Would be nice to see revisited SQLite solution.

Rest of the described approaches relies on data being in memory rather on disk - not sure whether it was microsd card, SSD over USB, etc. but there's in memory option for SQLite.

Having that in mind it's time to optimize storage - instead of text just store using two 64 bit integers and it was already noticed two indexes are not very helpful - just create one that has both columns included - preferable as primary key so you don't waste space and already have rest of the select data included in single lookup.

Happy to see revisited results, but still not sure if that's a best approach for your problem - but seems like obvious improvements for generic SQL approach.

moontear 21 hours ago

Interesting read - but how cool is Mess with DNS! What a nice live learning tool.

pjmlp 17 hours ago

A good example on how to use better data structures, instead of the usual rewrite into something else.

gmuslera a day ago

The trie approach seemed to be a bit plain. Tries are particularly good for storing netblocks, and see if a particular IP belongs to some block stored there. But is better to use binary values instead of strings, and to use patricia or radix trees as they might compress strings of bits without branches with a single node. And, anyway, postgresql already have the netblock type with efficient indexes for them.

But if that is used for individual IPs, without worrying about blocks they belong to, probably won't get big gains in that area.

Timber-6539 a day ago

Had the same issue with restic taking up a lock in the event of an unsuccessful operation. I have a very simple workaround for it.

ExecStartPre=/usr/bin/restic unlock

ExecStart=/usr/bin/restic backup

  • LtdJorge 21 hours ago

    That has the benefit of Systemd not letting more than one instance run at the same time, which I'm guessing is one of the reasons the lock was needed in the first place.

    You just have to make sure that the type of Service used is correct, so that Systemd can track whether Restic has actually stopped running.

immibis 17 hours ago

You need an array of 64-bit values: a 32-bit end address, and a 32-bit ASN. Use 0 for unallocated ranges - it's an invalid ASN.

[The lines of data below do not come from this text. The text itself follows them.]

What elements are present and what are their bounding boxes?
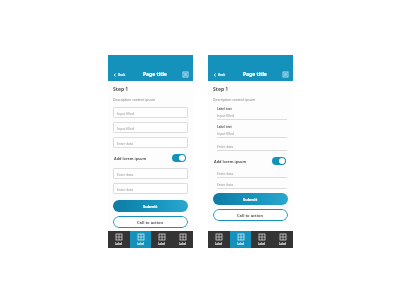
staticText: Label <box>237 242 245 246</box>
button[interactable]: Enter data <box>113 137 188 148</box>
staticText: Input filled <box>117 126 134 130</box>
button[interactable]: Enter data <box>213 171 288 178</box>
button[interactable]: Submit <box>213 193 288 205</box>
staticText: Label text <box>217 125 232 129</box>
staticText: Input filled <box>117 111 134 115</box>
staticText: Label <box>215 242 223 246</box>
button[interactable]: Input filled <box>113 122 188 133</box>
button[interactable]: Back <box>212 72 227 78</box>
staticText: Enter data <box>117 172 134 176</box>
staticText: Input filled <box>217 113 234 117</box>
staticText: Label <box>115 242 123 246</box>
button[interactable]: Label text <box>213 125 288 138</box>
staticText: Enter data <box>117 141 134 145</box>
staticText: Label <box>258 242 266 246</box>
button[interactable]: Label <box>208 231 230 248</box>
staticText: Label text <box>217 107 232 111</box>
staticText: Back <box>218 73 226 77</box>
staticText: Enter data <box>217 171 234 175</box>
button[interactable]: Label <box>108 231 130 248</box>
button[interactable]: Label <box>272 231 293 248</box>
button[interactable]: Back <box>112 72 127 78</box>
staticText: Label <box>158 242 166 246</box>
staticText: Add lorem ipsum <box>114 156 147 161</box>
staticText: Input filled <box>217 131 234 135</box>
button[interactable]: Add lorem ipsum <box>113 152 188 164</box>
staticText: Submit <box>243 197 258 202</box>
button[interactable]: Menu <box>182 71 189 78</box>
staticText: Call to action <box>237 213 264 218</box>
button[interactable]: Label <box>151 231 172 248</box>
staticText: Step 1 <box>113 86 129 93</box>
button[interactable]: Label <box>251 231 272 248</box>
staticText: Label <box>137 242 145 246</box>
staticText: Enter data <box>217 144 234 148</box>
staticText: Page title <box>243 71 267 78</box>
staticText: Description content ipsum <box>213 97 256 102</box>
staticText: Label <box>179 242 187 246</box>
button[interactable]: Menu <box>282 71 289 78</box>
button[interactable]: Submit <box>113 200 188 212</box>
staticText: Description content ipsum <box>113 97 156 102</box>
staticText: Label <box>279 242 287 246</box>
button[interactable]: Call to action <box>213 209 288 221</box>
button[interactable]: Enter data <box>213 144 288 151</box>
button[interactable]: Label text <box>213 107 288 120</box>
staticText: Enter data <box>117 187 134 191</box>
staticText: Call to action <box>137 220 164 225</box>
staticText: Submit <box>143 204 158 209</box>
button[interactable]: Enter data <box>213 182 288 189</box>
button[interactable]: Label <box>130 231 151 248</box>
button[interactable]: Add lorem ipsum <box>213 155 288 167</box>
button[interactable]: Input filled <box>113 107 188 118</box>
staticText: Enter data <box>217 182 234 186</box>
staticText: Back <box>118 73 126 77</box>
button[interactable]: Enter data <box>113 168 188 179</box>
button[interactable]: Call to action <box>113 216 188 228</box>
staticText: Page title <box>143 71 167 78</box>
button[interactable]: Label <box>172 231 193 248</box>
staticText: Add lorem ipsum <box>214 159 247 164</box>
button[interactable]: Label <box>230 231 251 248</box>
button[interactable]: Enter data <box>113 183 188 194</box>
staticText: Step 1 <box>213 86 229 93</box>
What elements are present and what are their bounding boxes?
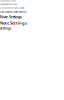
staticText: Settings bbox=[0, 27, 11, 30]
staticText: Use Device Dark Mode bbox=[0, 3, 17, 5]
staticText: Use Device Dark Mode bbox=[0, 6, 24, 9]
staticText: Use Device Dark Mode bbox=[0, 10, 26, 14]
staticText: Note Settings bbox=[0, 20, 27, 26]
staticText: Use Device Dark Mode bbox=[0, 0, 16, 2]
staticText: Note Settings bbox=[0, 14, 22, 19]
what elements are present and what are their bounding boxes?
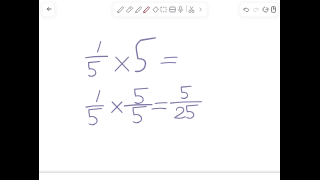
- button[interactable]: Pages: [269, 3, 278, 15]
- button[interactable]: Redo: [251, 3, 260, 15]
- button[interactable]: Select: [159, 3, 168, 15]
- button[interactable]: Pen: [116, 3, 125, 15]
- button[interactable]: Eraser: [151, 3, 160, 15]
- button[interactable]: Marker: [142, 3, 151, 15]
- button[interactable]: Highlighter: [125, 3, 134, 15]
- button[interactable]: Shapes: [168, 3, 177, 15]
- button[interactable]: More: [196, 3, 205, 15]
- button[interactable]: View: [261, 3, 270, 15]
- button[interactable]: Undo: [242, 3, 251, 15]
- button[interactable]: Lasso: [187, 3, 196, 15]
- button[interactable]: Microphone: [176, 3, 185, 15]
- button[interactable]: Pencil: [134, 3, 143, 15]
- button[interactable]: Back: [43, 3, 54, 15]
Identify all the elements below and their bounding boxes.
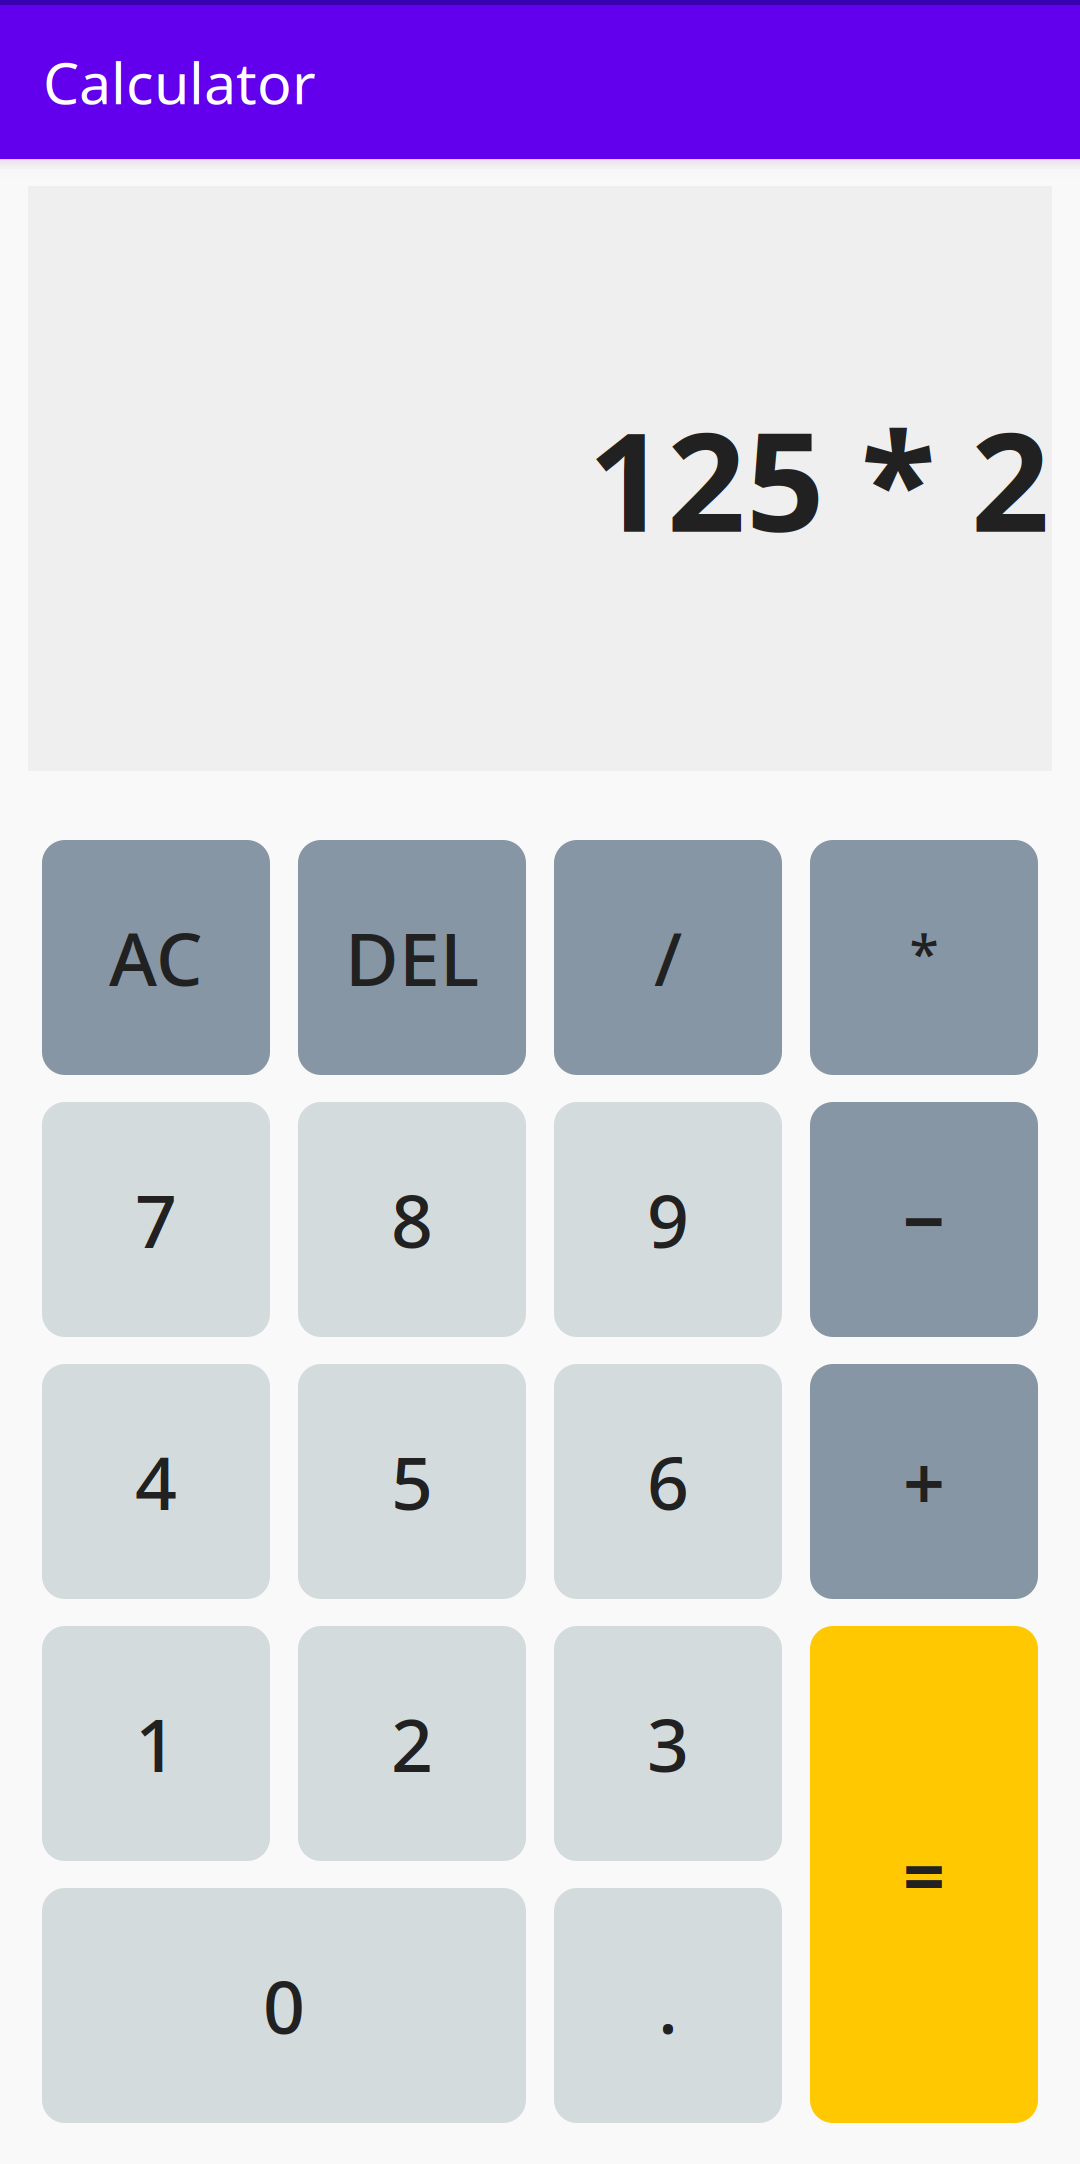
staticText: /: [654, 909, 682, 1006]
button[interactable]: 4: [42, 1364, 270, 1599]
staticText: =: [903, 1826, 945, 1923]
staticText: 5: [391, 1433, 433, 1530]
staticText: 4: [135, 1433, 177, 1530]
button[interactable]: 7: [42, 1102, 270, 1337]
button[interactable]: Equals: [810, 1626, 1038, 2123]
staticText: *: [910, 917, 938, 988]
button[interactable]: 6: [554, 1364, 782, 1599]
button[interactable]: 3: [554, 1626, 782, 1861]
button[interactable]: DEL: [298, 840, 526, 1075]
button[interactable]: Divide: [554, 840, 782, 1075]
button[interactable]: Decimal point: [554, 1888, 782, 2123]
staticText: 2: [391, 1695, 433, 1792]
staticText: 9: [647, 1171, 689, 1268]
staticText: 6: [647, 1433, 689, 1530]
staticText: AC: [109, 909, 203, 1006]
staticText: .: [658, 1957, 678, 2054]
staticText: 3: [647, 1695, 689, 1792]
staticText: 7: [135, 1171, 177, 1268]
staticText: 1: [135, 1695, 177, 1792]
button[interactable]: AC: [42, 840, 270, 1075]
button[interactable]: 0: [42, 1888, 526, 2123]
staticText: 0: [263, 1957, 305, 2054]
button[interactable]: Plus: [810, 1364, 1038, 1599]
button[interactable]: Minus: [810, 1102, 1038, 1337]
button[interactable]: 8: [298, 1102, 526, 1337]
staticText: 125 * 2: [588, 387, 1050, 570]
staticText: −: [902, 1171, 946, 1268]
button[interactable]: 1: [42, 1626, 270, 1861]
staticText: +: [903, 1433, 945, 1530]
staticText: Calculator: [43, 44, 316, 120]
button[interactable]: Multiply: [810, 840, 1038, 1075]
button[interactable]: 9: [554, 1102, 782, 1337]
button[interactable]: 2: [298, 1626, 526, 1861]
button[interactable]: 5: [298, 1364, 526, 1599]
staticText: DEL: [345, 909, 479, 1006]
staticText: 8: [391, 1171, 433, 1268]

For IPv6 you need more. It just barely fits if you consider that all public Internet addresses start with 001 and only up to 48 bits can be a published prefix - that's 45 bits - and the public ASNs go up to 19 bits according to your article - that's exactly 64 in total (those high ASNs are bad data from wherever you're getting it from). But it won't work once the next 100000 ASNs get assigned, so you'd better go up to 96 or 128 bits and store the ASN properly in 32 bits.

For cache efficiency you should have one table of addresses and another parallel table of ASNs. Then every access to the address table that pulls in a cache line doesn't waste half the cache line with ASNs you aren't looking for. It won't affect the total memory use, however.

A separate table would hold the name and country for each ASN.